Programmers, rejoice! Date and time formatting will be greatly simplified with this one weird alphabetical trick borrowed from ancient Mycenaean Greece!

Background:

When specifying a time, some positions may have either one or two digits (e.g. “1 PM” vs “11 PM”), but other positions always have a leading zero, no matter what (e.g. “1:01” and “1:11” both have three digits).

Proposal:

The inconsistency in digits is unnecessary and leads to weird sorting behavior. For example, if we sort the times from 11 AM to 2 PM alphabetically, we end up with this: “1 PM, 11 AM, 12 PM, 2 PM.” Outrageous!

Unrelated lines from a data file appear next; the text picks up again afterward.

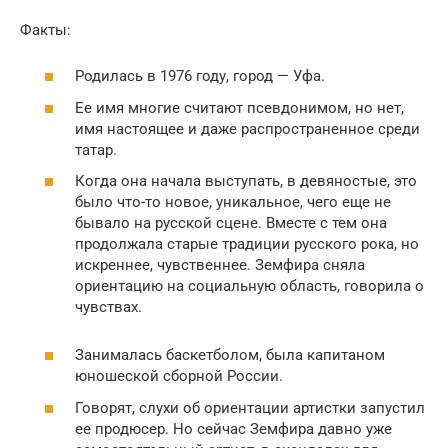
Факты:
Родилась в 1976 году, город — Уфа.
Ее имя многие считают псевдонимом, но нет,
имя настоящее и даже распространенное среди
татар.
Когда она начала выступать, в девяностые, это
было что-то новое, уникальное, чего еще не
бывало на русской сцене. Вместе с тем она
продолжала старые традиции русского рока, но
искреннее, чувственнее. Земфира сняла
ориентацию на социальную область, говорила о
чувствах.
Занималась баскетболом, была капитаном
юношеской сборной России.
Говорят, слухи об ориентации артистки запустил
ее продюсер. Но сейчас Земфира давно уже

Let’s fix it by using new symbols to give a unique single-character glyph to 10 o’clock, 11 o’clock, an 12 o’clock. If we use existing keyboard characters like “A,” “U,” and “=,” we retain both the ability to easily type these characters, and they will sort in ascending “alphabetical” order (the ASCII default sort order is numbers → letters → symbols), and they can be represented in a traditional 7-segment LED display (Figure 1).

Fig. 1: We chose “A,” “U,” and “=“ to represent “10,” “11,” and “12,” because these symbols can be displayed in a traditional 7-segment LED display, as shown in green above.

If we want to get really comprehensive in fixing date representations, we might want to also replace every day of the month with its own symbol. Figure 2 proposes using the long-defunct Linear B script, which has no living defenders and is thus vulnerable to our repurposing.

Fig. 2: There turn out to be approximately 200 of these Linear B symbols, so we can pick and choose our favorites. If we select them based on how computers already sort these (if there even is a default already), then they’ll even sort properly with no additional work! These glyphs are already in Unicode, so no additional work is there, either.

So in the end, we’ll have a comprehensive time-and-date rework where months, days, and hours can always be represented by a single digit (Figure 3). This will replace the current unpredictable mix of 2-digit and 1-digit values.

Fig. 3: In this example, we’re using the Linear B symbols to represent 24-hour time as well (so we don’t need AM / PM anymore, either). Look how concise the updated times and dates are!

Conclusion:

This should save ink and make life easier for programmers, who can now always rely on times fitting into the format YYYY–M–D H:MM:SS (at least for years between 9999 B.C. and 9999 A.D.).

PROS: Should make alarm clocks cheaper to manufacture, since they’ll only need three digits for HOUR:MINUTES rather than four.

CONS: The Linear B symbols aren’t supported by most fonts. Sometimes, they’ll be replaced by a “missing character” symbol, so we might end up with things like “The graduation is on /9!” or “Please report for your court appearance on /!”